_DATA PROVIDED_
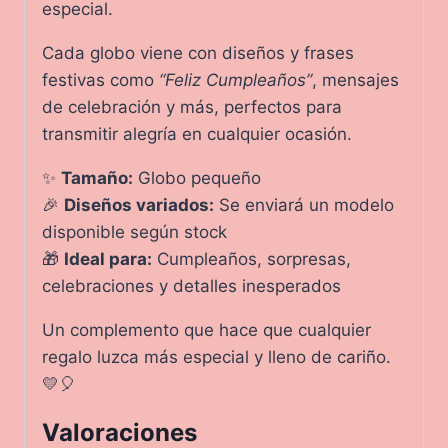
especial.
Cada globo viene con diseños y frases
festivas como
“Feliz Cumpleaños”
, mensajes
de celebración y más, perfectos para
transmitir alegría en cualquier ocasión.
✨
Tamaño:
Globo pequeño
🎉
Diseños variados:
Se enviará un modelo
disponible según stock
🎁
Ideal para:
Cumpleaños, sorpresas,
celebraciones y detalles inesperados
Un complemento que hace que cualquier
regalo luzca más especial y lleno de cariño.
💛🎈
Valoraciones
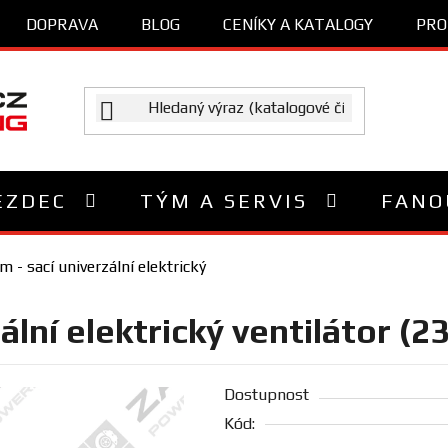
DOPRAVA
BLOG
CENÍKY A KATALOGY
PRO
EZDEC
TÝM A SERVIS
FANO
- sací univerzální elektrický
ální elektrický ventilátor (
Dostupnost
Kód:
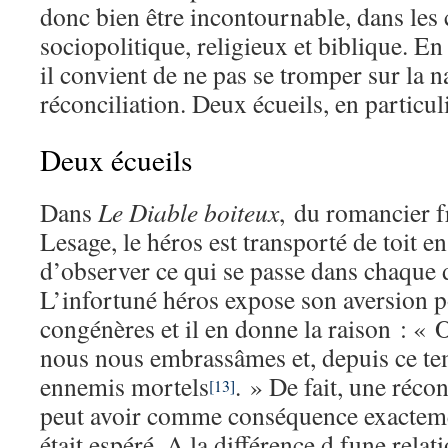
donc bien être incontournable, dans les c
sociopolitique, religieux et biblique. En
il convient de ne pas se tromper sur la n
réconciliation. Deux écueils, en particuli
Deux écueils
Dans
Le Diable boiteux
,
du romancier f
Lesage, le héros est transporté de toit en
d’observer ce qui se passe dans chaque d
L’infortuné héros expose son aversion p
congénères et il en donne la raison : « 
nous nous embrassâmes et, depuis ce t
ennemis mortels
. » De fait, une récon
[13]
peut avoir comme conséquence exactemen
était espéré. A la différence d fune relat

_TRY IT_
Give back the material word for word and drop the pictures it holds.

_RESPONSE FOR THIS EXERCISE_
especial.
Cada globo viene con diseños y frases
festivas como
“Feliz Cumpleaños”
, mensajes
de celebración y más, perfectos para
transmitir alegría en cualquier ocasión.
✨
Tamaño:
Globo pequeño
🎉
Diseños variados:
Se enviará un modelo
disponible según stock
🎁
Ideal para:
Cumpleaños, sorpresas,
celebraciones y detalles inesperados
Un complemento que hace que cualquier
regalo luzca más especial y lleno de cariño.
💛🎈
Valoraciones
DOPRAVA
BLOG
CENÍKY A KATALOGY
PRO
EZDEC
TÝM A SERVIS
FANO
- sací univerzální elektrický
ální elektrický ventilátor (
Dostupnost
Kód:
donc bien être incontournable, dans les c
sociopolitique, religieux et biblique. En
il convient de ne pas se tromper sur la n
réconciliation. Deux écueils, en particuli
Deux écueils
Dans
Le Diable boiteux
,
du romancier f
Lesage, le héros est transporté de toit en
d’observer ce qui se passe dans chaque d
L’infortuné héros expose son aversion p
congénères et il en donne la raison : « 
nous nous embrassâmes et, depuis ce t
ennemis mortels
. » De fait, une récon
[13]
peut avoir comme conséquence exactemen
était espéré. A la différence d fune relat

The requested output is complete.